Robert Louis Dreyfus a secrètement décidé de résoudre le conflit opposant Diouf et Labrune par un duel historique, selon les règles de l’art déterminées par le Code élaboré en 1777 par d’honorables Irlandais.
Robert Louis-Dreyfus (blême, sur son lit de justice, se tamponnant le visage avec un gant de toilette Adidas) : Gentilshommes, il est temps de régler ce conflit qui m’épuise et vous ridiculise. Vous vous faites duellistes, soit, mais acceptez-en les règles. La première offense appelle la première excuse, même si la riposte a été plus outrageante que l’insulte [1].
Vincent Labrune : La première offense est assurément l’irrespect total témoigné par Pape en refusant de répondre à nos convocations.
Pape Diouf : Nonobstant vos déclarations, la première offense qui m’ait été faite est votre seule existence.
Robert Louis-Dreyfus : Rangez vos poivrières et attendez avant de vous arroser ! Discutons calmement. Sachez que si la première offense est un démenti, l’offenseur doit demander pardon en terme exprès, ou échanger deux coups avant toute excuse, ou trois avant toute explication ; ou sinon continuer à faire feu jusqu’à tant que l’une des parties essuie une blessure sévère [2].

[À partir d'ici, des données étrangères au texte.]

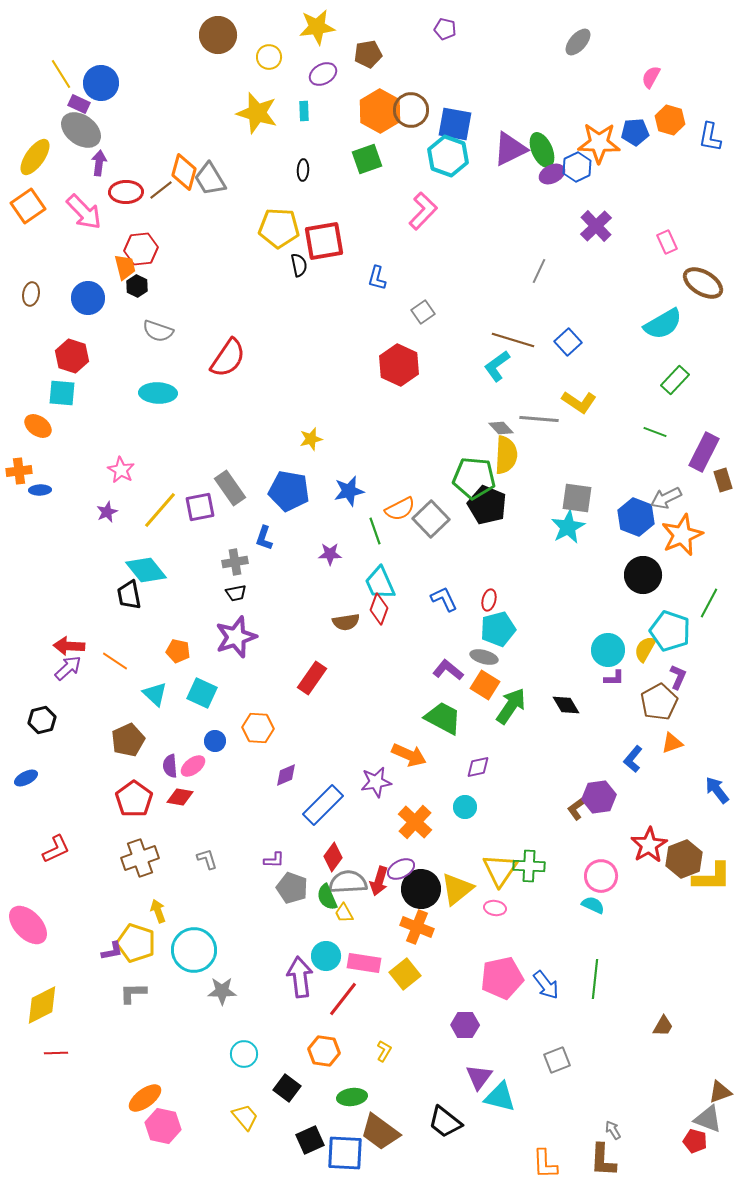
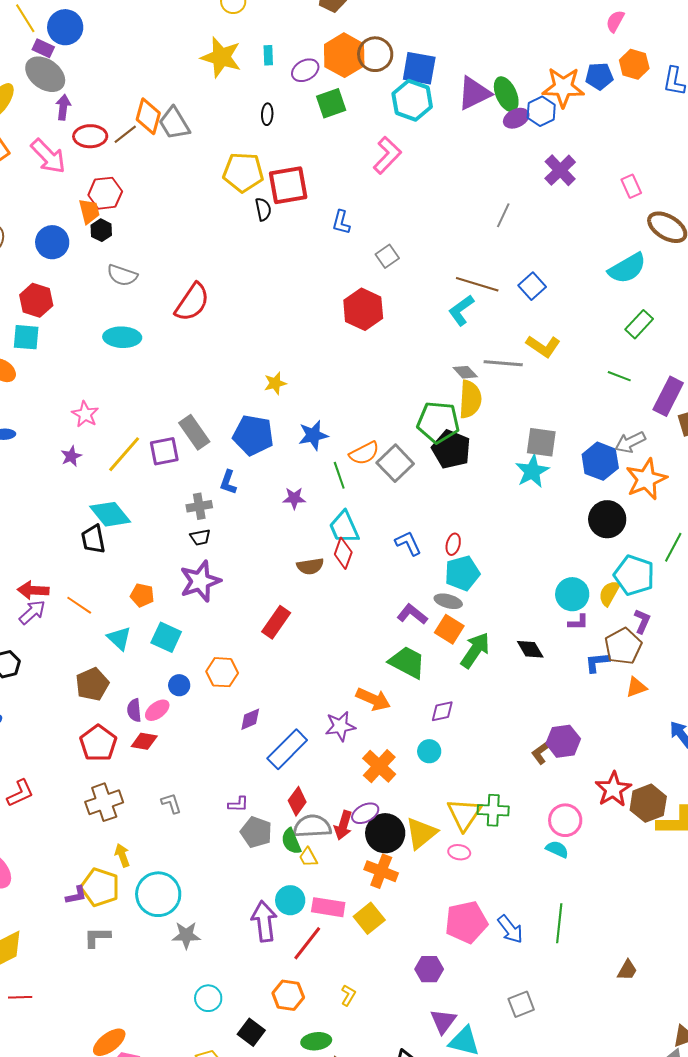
purple ellipse: (323, 74) -> (305, 70), moved
blue L-shape: (633, 759) -> (597, 662), moved, turned 44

Pape Diouf : Mon âme et mon honneur sont déjà meurtris au supplice par l’infamie que le conseil de surveillance m’oppose en chacun de ses actes.
Vincent Labrune : Vous n’oseriez ! Continuez seulement, et je jette à vos trousses tout ce que la France compte de journalistes sportifs !
Pape Diouf : Les deux pèlerins qu’ils doivent être sont juste assez pour disputer une partie d’Awalé.
Robert Louis-Dreyfus : Holà ! Il est strictement interdit, en toutes circonstances, directement ou indirectement, d’en venir aux mains. Aucune excuse ne saurait être acceptée pour une telle offense ! [3]
Vincent Labrune : Mais aucune excuse n’est plus recevable, en aucun cas, une fois les adversaires en place, même s’il n’y a pas encore eu échange de feu ! [4] Pape, vos vaines tentatives d’échapper au nécessaire contrôle que ce pauvre Bob veut vous imposer sont la meilleure preuve de votre faute et de votre incompétence !
Pape Diouf : Ma faute et mon incompétence ? Mais qui êtes-vous pour vous permettre ! Vous n’êtes rien, vous venez néant. Et quand bien même vous auriez un jour été, je vous le dis, vous êtes mort !
Vincent Labrune (fulminant de mercure derrière le chien de garde de sa poivrière) : Mort ! Des menaces ! Ah ah !
Pape Diouf : Vous êtes mort parce que vous n’avez pas le désir de faire grandir l’OM, vous n’avez pas ce désir parce que vous croyez le posséder, vous croyez le posséder parce vous n’essayez pas de donner, mais essayant de donner vous voyez que vous n’avez rien, et voyant que vous n’avez rien vous essayez aujourd’hui de vous donner. Essayant de vous donner, vous constatez que vous n’êtes rien, et voyant que vous n’êtes rien, vous désirez devenir…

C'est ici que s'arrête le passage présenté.